Nesting season is wrapping up and it has been the quietest year on record for our region. Inhambane Province has approximately 500km of coastline, of which the majority is suitable for nesting. However, due to extremely low nesting densities the coastline does not have a dedicated night time nesting patrols. Therefore, to monitor the nesting effort throughout the season, we rely on an informal network of people, mostly populated by owners and business mangers of the hospitality industry to report turtle activity. Where once dedicated patrols occurred, now due to limited financial support, these beaches go un-patrolled.
In late January our first and only activity of the nesting season was reported from Barra Beach 5km north of Tofo. Here they found 2 freshly hatched loggerhead hatchlings within close proximity to a local dive centre. The first hatchling was discovered because the dive centre dog, ‘Bruce’ was discovered with one of the small live hatchlings in his mouth. The turtle was quickly reduced and released. Then another hatchling was found under the dive centre decking but due to heavy rains and strong winds the tracks from hatchlings could not be traced back to the original nest location. A few days later the nest was discovered, under the dive centre decking, amazing given that no one had noticed the tracks from the nesting female when she crawled up the beach approximately 6 weeks prior!

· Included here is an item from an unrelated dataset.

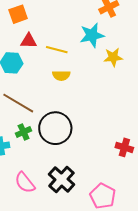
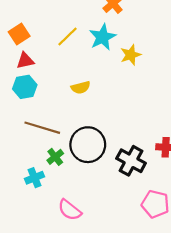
red triangle: (29, 41) -> (25, 61), moved
yellow line: (57, 50) -> (67, 36), moved, turned -45
black cross: (62, 179) -> (131, 161), moved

Understanding Turtle Poachers through Interviews
Throughout January we have been working to collect more interviews from the spear fishers and fishermen to document their motives for fishing for turtles and other marine mega fauna. This work has proven to be more difficult than first suspected as our local staff helping to conduct the interviews left the project due to career opportunities. Taking on this minor setback, a new interviewer was recruited and trained up and plans were made to target 4 nearby coastal areas throughout January: Tofo, Barra, Maxixe and Praia de Rocha. Some success was had in Maxixe where the leader of the local CCP, (an organisation of fishers) helped our team to connect with fishers that were members of his organisation. He is enthusiastic about our work and very concerned with illegal and unsustainable fishing activities taking place in his region.
In Barra, fishermen were not as cooperative and we have only managed to complete one interview in this locality. Similarly the spear fishermen from Tofo were not enthusiastic to participate without being paid for their responses. Some success with interviews in Praia de Rocha, although transportation issues limited this work as the area is very remote and access is by 4 x 4 only. Further work in the next few months will continue in this area and we will explore the option of gratuity for participating in the surveys. One of the biggest hurdles with this work was the realisation that the community fishing groups – CCP’s – which regulate themselves through an elected leader, do not include spear fishers, the primary turtle poachers. Reaching out to this already estranged group of often independent and rouge fishers will be challenging work for us in the next few months. However, we are positive that with some new interviews recited to our team and a revised strategy, we can collate the information necessary.